Subsequently, the race is on to find ways to cut reliance on fossil fuels, move to renewable sources of energy, electrify key areas such as transport, and find more sustainable forms of construction. It requires a transition to a low-carbon economy that is unprecedented in human history, requiring trillions in investment capital for the solutions to the global problem.

Robeco has therefore developed a whole repertoire of potential investment solutions, from bespoke transition investments and funds looking at Smart Energy, to Paris-aligned benchmarks, strategies targeting the Sustainable Development Goals (SDGs), and targeted decarbonization products. All are backed by decades of experience in integrating ESG into the investment process, with a heightened focus on the environmental aspect, as climate change is tackled head-on.

How to invest in the transition


SFDR: It does what it says on the tin

Rather than viewing the SFDR as more red tape regulation, most investors have embraced it as achieving three main goals. First, it creates an agreed framework for a sustainable investment, with clear definitions behind the three articles. Investors within the EU can no longer interpret legislation at will, as many such interpretations have been conflicting or prone to greenwashing in the past, where the true contribution to net zero is overstated.

Second, the articles make clear what levels of sustainability the investments contain, providing the investing public with greater confidence and clarity. The Robeco Global Climate Survey 2024 highlighted greenwashing as one of the biggest fears that investors have when it comes to sustainable investing.

In total, the articles have provided a backdrop for what a UK advertising campaign once described as ‘It does what it says on the tin’. An Article 8 fund does attempt to contain some element of sustainability, whereas an Article 6 fund does not try to.

Is SFDR Article 9 better? Not necessarily…

The third benefit is more surprising as it has led to a greater focus on the level of transition that is encompassed by the Articles. When they first came out in 2021, many perceived Article 9 as logically being better than Article 8, since it only allowed companies that were provably sustainable into the investment fund. Since then, the focus has moved on to transition, rather than fixating on companies that are already ‘oven ready’.

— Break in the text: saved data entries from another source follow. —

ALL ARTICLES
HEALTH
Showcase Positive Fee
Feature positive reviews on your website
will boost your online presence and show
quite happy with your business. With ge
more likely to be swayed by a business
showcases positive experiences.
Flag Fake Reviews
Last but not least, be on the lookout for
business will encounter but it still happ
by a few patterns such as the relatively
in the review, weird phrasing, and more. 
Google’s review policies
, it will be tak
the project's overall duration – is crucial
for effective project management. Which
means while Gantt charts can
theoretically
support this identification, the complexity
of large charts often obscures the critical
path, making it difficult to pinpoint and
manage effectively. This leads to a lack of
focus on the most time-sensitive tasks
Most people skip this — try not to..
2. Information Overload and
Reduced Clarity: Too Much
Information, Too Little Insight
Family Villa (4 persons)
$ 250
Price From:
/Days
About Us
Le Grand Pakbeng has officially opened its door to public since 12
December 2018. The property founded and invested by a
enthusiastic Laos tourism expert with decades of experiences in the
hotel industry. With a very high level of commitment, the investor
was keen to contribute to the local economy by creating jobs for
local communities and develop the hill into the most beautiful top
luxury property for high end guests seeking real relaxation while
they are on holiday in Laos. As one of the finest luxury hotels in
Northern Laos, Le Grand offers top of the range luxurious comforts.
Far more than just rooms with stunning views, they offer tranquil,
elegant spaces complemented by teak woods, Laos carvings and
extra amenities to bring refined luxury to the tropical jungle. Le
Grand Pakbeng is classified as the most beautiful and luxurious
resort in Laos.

This has ironically led to more investors preferring Article 8 funds, since the companies within are somewhere on their journey to become sustainable, particularly regarding achieving net zero. These can offer greater potential than Article 9 funds, for whom the transition has largely already been achieved. As another saying goes, ‘Often it is better to travel than to arrive’.

And since very few companies, along with the funds that hold them, are already 100% sustainable, it means there is a far greater choice for Article 8 funds than for Article 9. As shown above, this is reflected in Robeco’s own assets under management, for which 84.7% are Article 8 and 12.5% are Article 9. Article 6 funds are generally avoided, as they do not attempt to contain sustainability, and at Robeco are confined to cash or derivatives-based products.